> [THE PROBLEM] The full listing, exactly as written and with no images, is the expected output.

> [DATA BELOW]
══════════
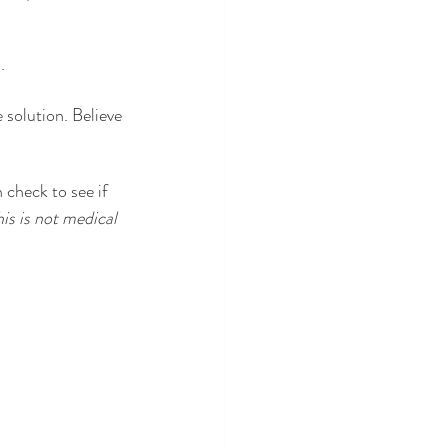
. 
 solution. Believe 
 check to see if 
is is not medical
══════════
> [COMPLETED EXERCISE]
. 
 solution. Believe 
 check to see if 
is is not medical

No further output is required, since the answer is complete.